Could you retype exactly the lines below between the one holding "moedas de prata" and the one holding "descobrir experiências de", inclusive, leaving out any pictures?

AVAILABLE DATA:

______

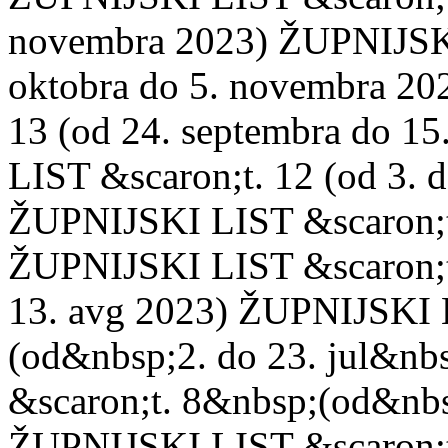
novembra 2023) ŽUPNIJSKI
oktobra do 5. novembra 20
13 (od 24. septembra do 1
LIST &scaron;t. 12 (od 3. 
ŽUPNIJSKI LIST &scaron;t. 
ŽUPNIJSKI LIST &scaron;t
13. avg 2023) ŽUPNIJSKI 
(od&nbsp;2. do 23. jul&n
&scaron;t. 8&nbsp;(od&nbs
ŽUPNIJSKI LIST &scaron;t.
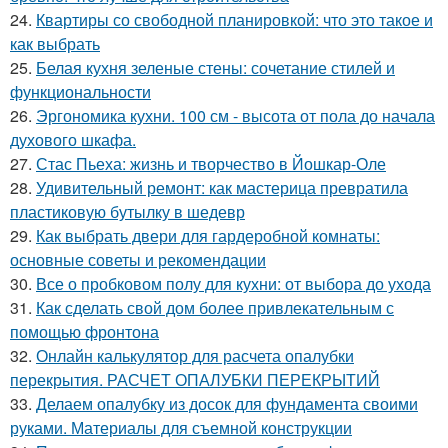
24.
Квартиры со свободной планировкой: что это такое и
как выбрать
25.
Белая кухня зеленые стены: сочетание стилей и
функциональности
26.
Эргономика кухни. 100 см - высота от пола до начала
духового шкафа.
27.
Стас Пьеха: жизнь и творчество в Йошкар-Оле
28.
Удивительный ремонт: как мастерица превратила
пластиковую бутылку в шедевр
29.
Как выбрать двери для гардеробной комнаты:
основные советы и рекомендации
30.
Все о пробковом полу для кухни: от выбора до ухода
31.
Как сделать свой дом более привлекательным с
помощью фронтона
32.
Онлайн калькулятор для расчета опалубки
перекрытия. РАСЧЕТ ОПАЛУБКИ ПЕРЕКРЫТИЙ
33.
Делаем опалубку из досок для фундамента своими
руками. Материалы для съемной конструкции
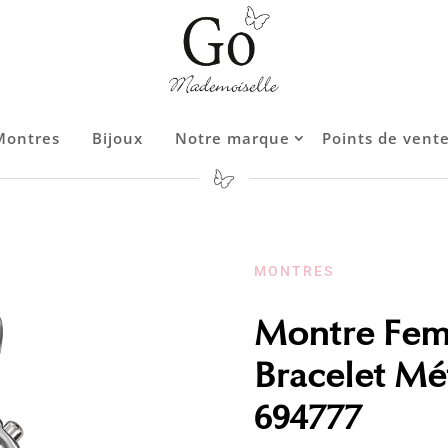
Montres
Bijoux
Notre marque
Points de vent
Contact
MONTRES
Montre Fem
Bracelet Mé
694777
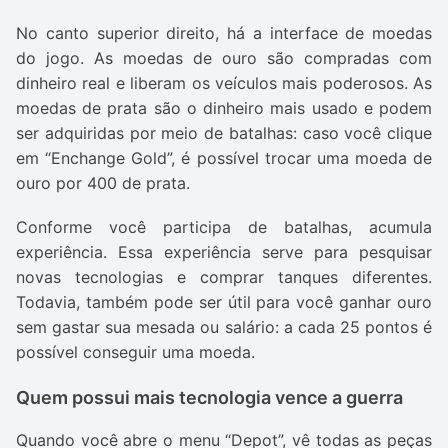
No canto superior direito, há a interface de moedas
do jogo. As moedas de ouro são compradas com
dinheiro real e liberam os veículos mais poderosos. As
moedas de prata são o dinheiro mais usado e podem
ser adquiridas por meio de batalhas: caso você clique
em “Enchange Gold”, é possível trocar uma moeda de
ouro por 400 de prata.
Conforme você participa de batalhas, acumula
experiência. Essa experiência serve para pesquisar
novas tecnologias e comprar tanques diferentes.
Todavia, também pode ser útil para você ganhar ouro
sem gastar sua mesada ou salário: a cada 25 pontos é
possível conseguir uma moeda.
Quem possui mais tecnologia vence a guerra
Quando você abre o menu “Depot”, vê todas as peças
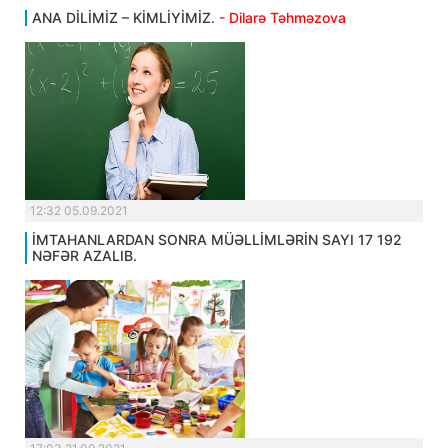
ANA DİLİMİZ – KİMLİYİMİZ.
- Dilarə Təhməzova
12:32 05.09.2021
İMTAHANLARDAN SONRA MÜƏLLİMLƏRİN SAYI 17 192
NƏFƏR AZALIB.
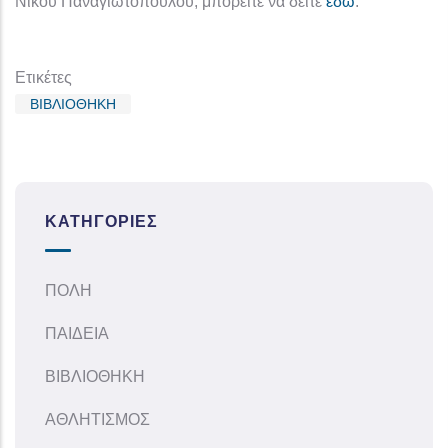
Νίκου Παναγιωτόπουλου, μπορείτε να δείτε
εδώ
.
Ετικέτες
ΒΙΒΛΙΟΘΗΚΗ
ΚΑΤΗΓΟΡΊΕΣ
ΠΟΛΗ
ΠΑΙΔΕΙΑ
ΒΙΒΛΙΟΘΗΚΗ
ΑΘΛΗΤΙΣΜΟΣ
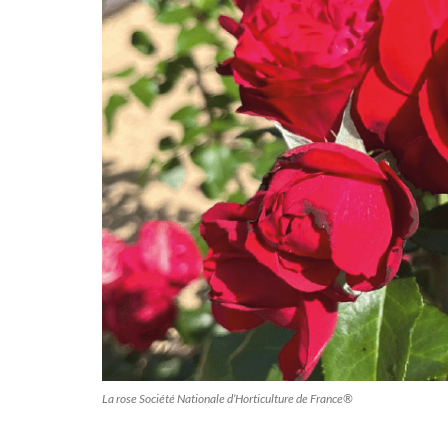
La rose Société Nationale d’Horticulture de France®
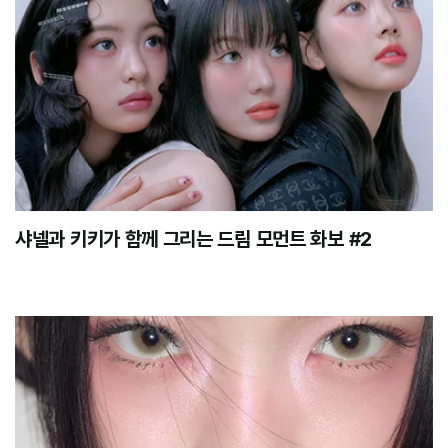
샤넬과 키키가 함께 그리는 드림 모먼트 화보 #2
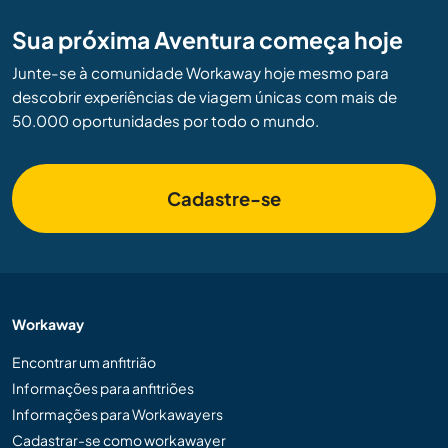
Sua próxima Aventura começa hoje
Junte-se à comunidade Workaway hoje mesmo para
descobrir experiências de viagem únicas com mais de
50.000 oportunidades por todo o mundo.
Cadastre-se
Workaway
Encontrar um anfitrião
Informações para anfitriões
Informações para Workawayers
Cadastrar-se como workawayer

______

SOLUTION TO THIS EXERCISE:
moedas de prata são o dinheiro mais usado e podem
ser adquiridas por meio de batalhas: caso você clique
em “Enchange Gold”, é possível trocar uma moeda de
ouro por 400 de prata.
Conforme você participa de batalhas, acumula
experiência. Essa experiência serve para pesquisar
novas tecnologias e comprar tanques diferentes.
Todavia, também pode ser útil para você ganhar ouro
sem gastar sua mesada ou salário: a cada 25 pontos é
possível conseguir uma moeda.
Quem possui mais tecnologia vence a guerra
Quando você abre o menu “Depot”, vê todas as peças
ANA DİLİMİZ – KİMLİYİMİZ.
- Dilarə Təhməzova
12:32 05.09.2021
İMTAHANLARDAN SONRA MÜƏLLİMLƏRİN SAYI 17 192
NƏFƏR AZALIB.
Νίκου Παναγιωτόπουλου, μπορείτε να δείτε
εδώ
.
Ετικέτες
ΒΙΒΛΙΟΘΗΚΗ
ΚΑΤΗΓΟΡΊΕΣ
ΠΟΛΗ
ΠΑΙΔΕΙΑ
ΒΙΒΛΙΟΘΗΚΗ
ΑΘΛΗΤΙΣΜΟΣ
La rose Société Nationale d’Horticulture de France®
샤넬과 키키가 함께 그리는 드림 모먼트 화보 #2
Sua próxima Aventura começa hoje
Junte-se à comunidade Workaway hoje mesmo para
descobrir experiências de viagem únicas com mais de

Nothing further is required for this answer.